** Opening Exercise material block **

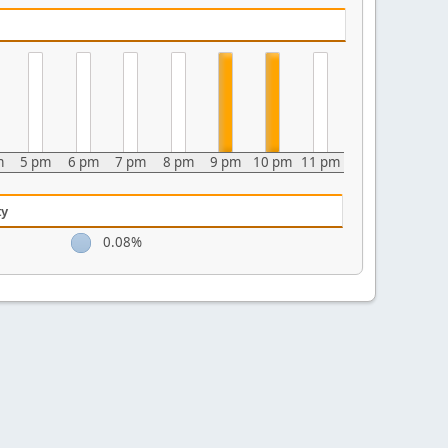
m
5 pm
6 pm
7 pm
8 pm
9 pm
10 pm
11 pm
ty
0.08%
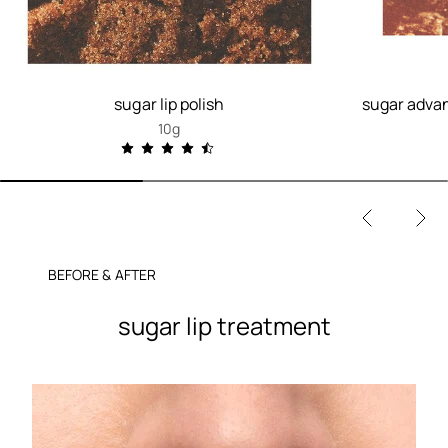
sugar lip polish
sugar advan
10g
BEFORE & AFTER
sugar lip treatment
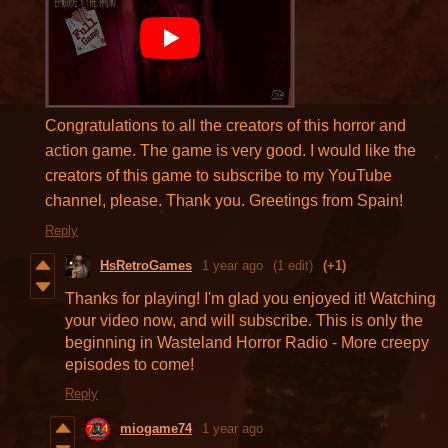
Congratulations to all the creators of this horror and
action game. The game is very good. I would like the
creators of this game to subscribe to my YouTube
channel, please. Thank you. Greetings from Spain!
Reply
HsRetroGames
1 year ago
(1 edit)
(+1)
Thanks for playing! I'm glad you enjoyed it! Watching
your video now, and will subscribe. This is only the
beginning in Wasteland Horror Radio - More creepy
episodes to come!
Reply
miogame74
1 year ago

** Closing Exercise material block **

**Work request:** Scan the listing above for the word "creators" and show each line where it is found.

**Result of this task:**
Congratulations to all the creators of this horror and
creators of this game to subscribe to my YouTube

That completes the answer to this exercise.